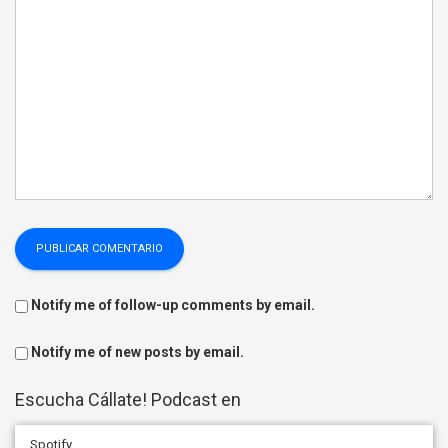
Notify me of follow-up comments by email.
Notify me of new posts by email.
Escucha Cállate! Podcast en
Spotify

### [WORK TO BE COMPLETED]
Search the data for "email". Copy every matching line.

### [EXPECTED OUTPUT]
Notify me of follow-up comments by email.
Notify me of new posts by email.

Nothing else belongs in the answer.